Instead of org mode, I bought a markdown editor for iOS and use that. Then I sync the markdown files to my computer using iCloud.


Orgzly does the job for Android, same workflow you describe but with org files.

Even has system-wide note capture via system drawer which makes jotting notes and ideas very efficient. Something I need to figure out with rofi + org-capture or similar for desktop!


For those who use Android there is Orgzly which can edit and org mode files (but not everything I think)


> Sometimes I also wonder why Org Mode is not as popular as Markdown, the former is far more powerful.

You can replace "Org Mode" with almost every single markup language out there. Markdown was designed from the start as an 80% solution, and RST, asciidoc, &c. are all more powerful than markdown. For interchange, popularity begets popularity, so it would be surprising if the technically best (in isolation) solution won.


In my notes, I put the properties as YAML in a code (‘’’yaml) block starting each heading. Easy to parse and well supported by all editors.


My experience with Emacs is bittersweet. On the one hand, org-mode in Emacs is extremely powerful.

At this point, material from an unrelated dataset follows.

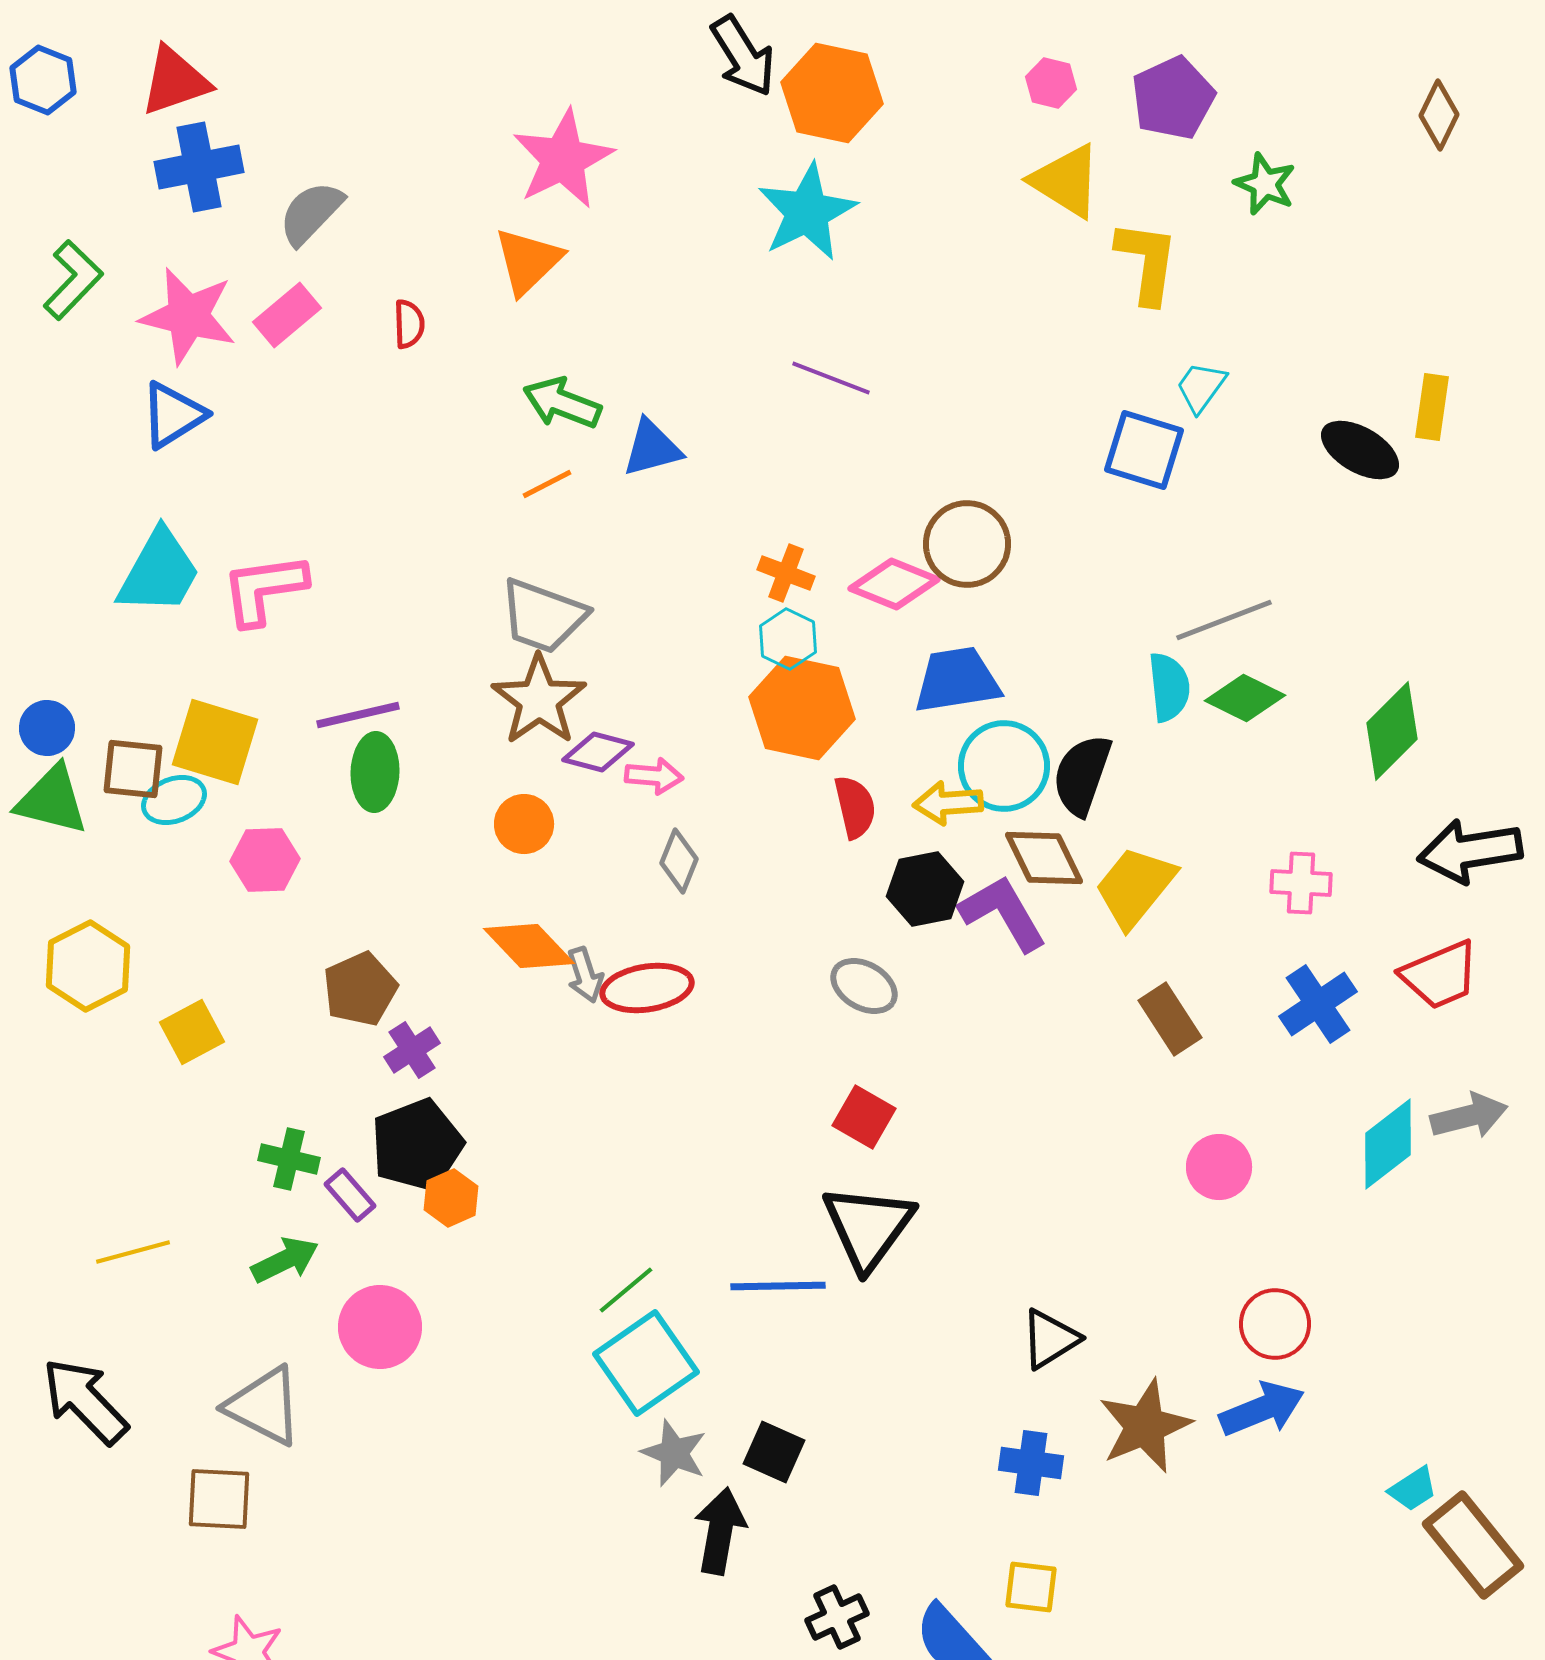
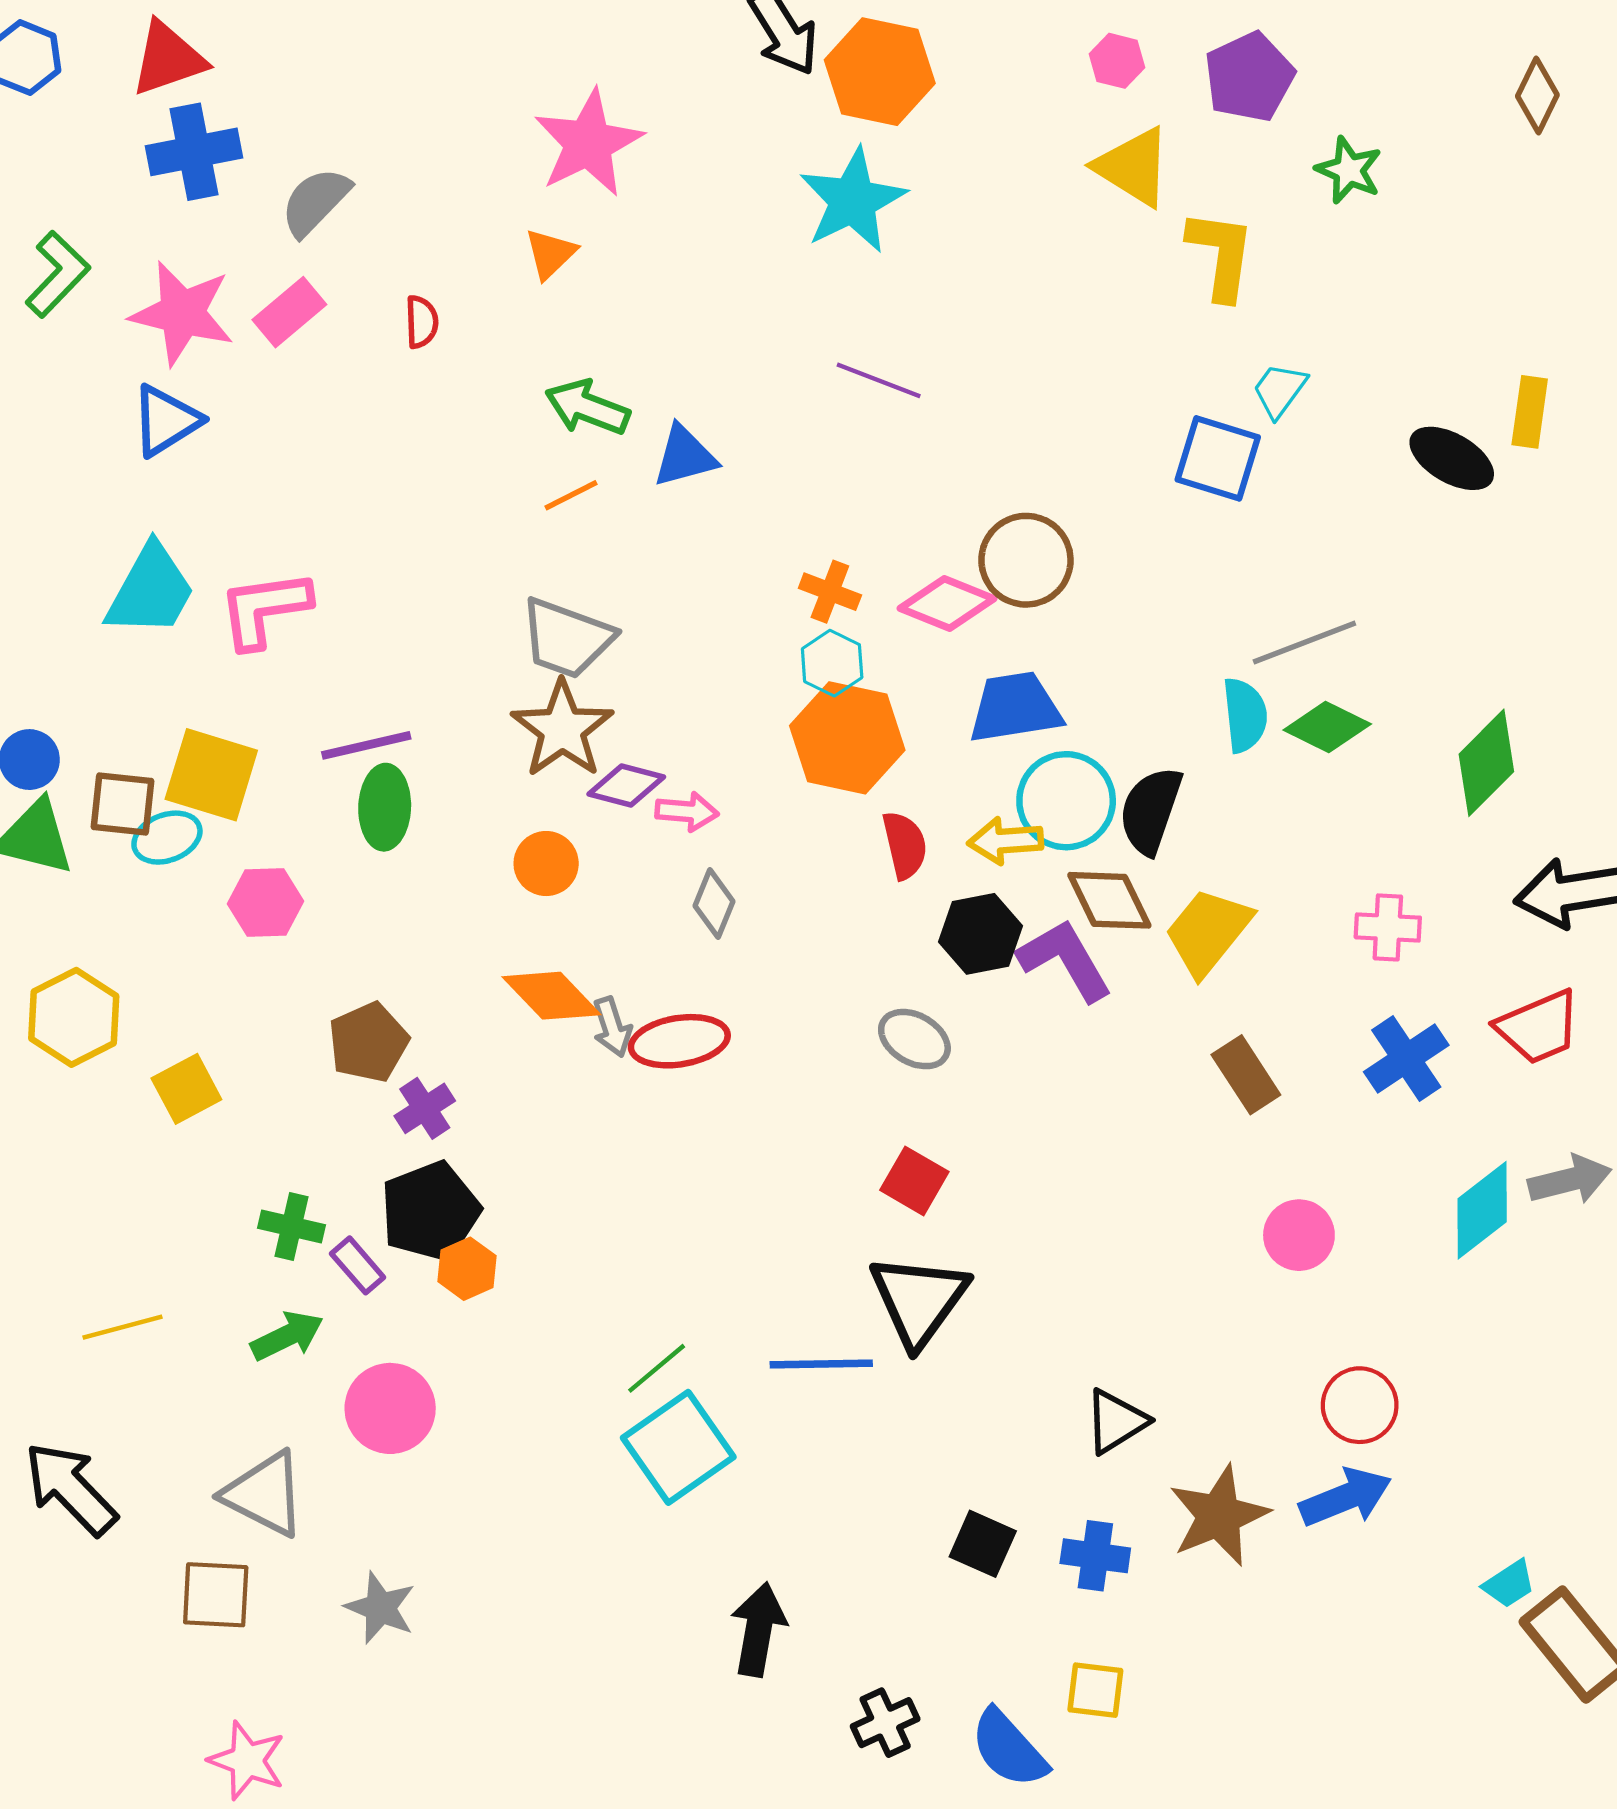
orange triangle: (528, 261) -> (550, 254), size x0.7
black square: (774, 1452) -> (983, 1544), moved
gray star: (674, 1453) -> (380, 1608), moved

I use it to schedule TODO items, organize my thoughts, write notes, publish websites, and lots of other things. On the other hand, Emacs drives me crazy from time to time. It's slow, hard to maintain, the environment I set up is fragile, and most of all, it lacks a modern UI. Scrolling pixel by pixel is still impossible in Emacs.

Sometimes I do use VSCode as an alternative, but VSCode only has a rudimentary implementation of org-mode, and the so-called org-mode alternative - markdown - is not nearly as powerful as org-mode.


Does pixel-scroll-mode[1] not do what you want? It’s a built-in feature.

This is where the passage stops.